Zo Monk of Naarm/Melbourne Surrealist-Garage-Popsters Eggy: “We’re just trying to live our high art form fantasy”

Original photo: Sally Packham. Handmade collage by B.

We’re very excited that Eggy are getting set to release new album Bravo! on November 13 on Spoilsport Records! It’s been on high rotation here at Gimmie HQ since they sent us a sneak peek a few weeks back. We loved their 2019 EP Billy. Bravo! delivers more of the garage-surrealist-pop that we’ve come to love from the free form expressionists yet takes it even further with oodles of lyrical wit, charm and musical experimentation with a water cooler, glass bottles & glockenspiel! Eggy’s debut full-length is a delight. We interviewed keyboardist-bassist-vocalist, Zo Monk to get an insight into the new LP.
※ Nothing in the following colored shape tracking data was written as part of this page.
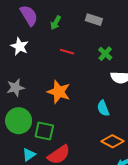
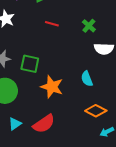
orange star: (59, 92) -> (52, 87), moved
green square: (44, 131) -> (30, 64), moved

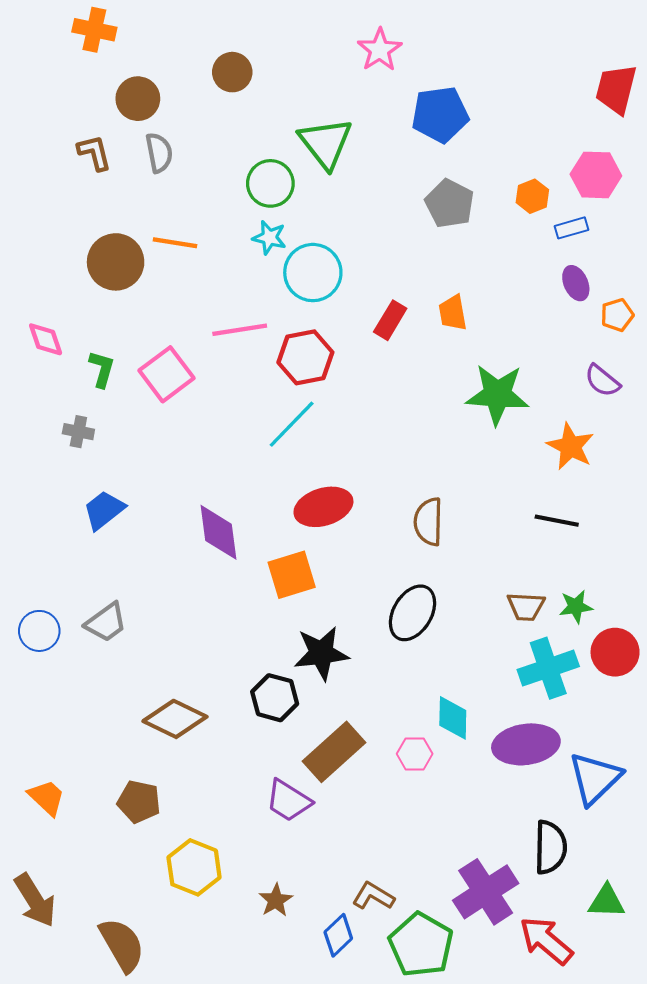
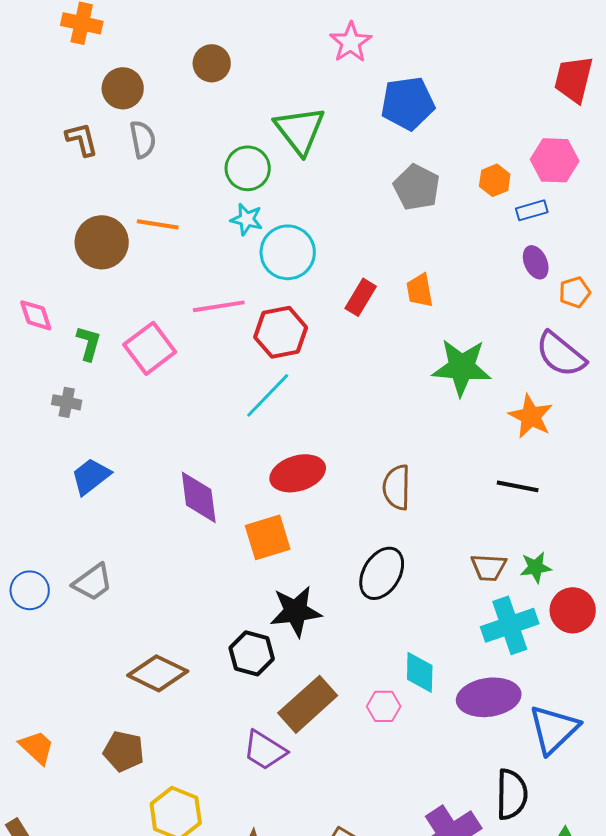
purple semicircle: (602, 381) -> (561, 354), size x1.5

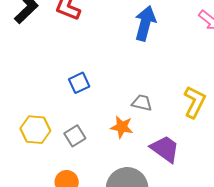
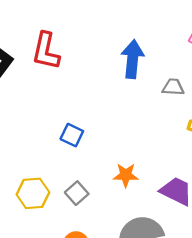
blue square: (79, 83) -> (72, 135), turned -30
gray trapezoid: (142, 103) -> (173, 87), moved

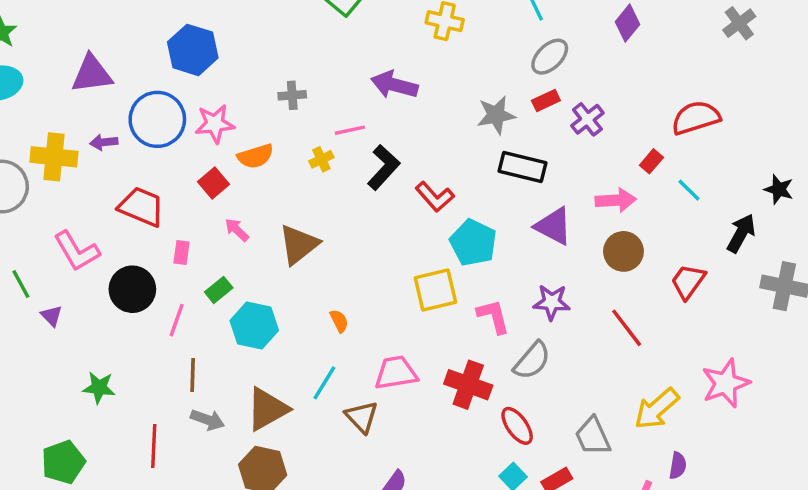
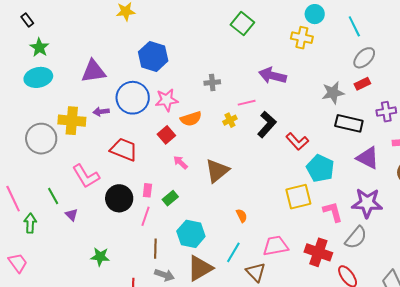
purple cross: (587, 119) -> (386, 112), moved, turned 30
pink rectangle: (182, 253) -> (147, 190), moved
purple star: (552, 302) -> (367, 203), size x1.4
cyan hexagon: (254, 325) -> (191, 234), moved

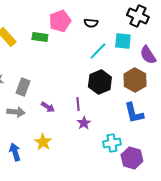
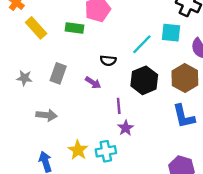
black semicircle: (91, 23) -> (108, 61), moved
gray rectangle: (23, 87) -> (58, 73), moved
purple arrow: (48, 107) -> (93, 83), moved
cyan cross: (112, 143) -> (106, 151), moved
What inspired Eggy to first get together?

ZO MONK: Friendship and gags.

Did you initially have an idea for how you wanted to sound? What informed the creation of your surrealist-pop sound?

ZM: It was kind of a running gag at the start that we could never figure out what kind of songs we wanted to make. We weren’t sure what we were going for, but we were going for it haha. I think over time though, we’ve all developed more as songwriters and have a better grasp on how to bring things together. I think the surrealist pop sound just comes from having more confidence in what we’re doing.

What’s one of the best things you do to get your creative juices flowing when you set out to make something?

ZM: Make a big cup of coffee.

You have a new album Bravo! coming out in November; where did the album title come from?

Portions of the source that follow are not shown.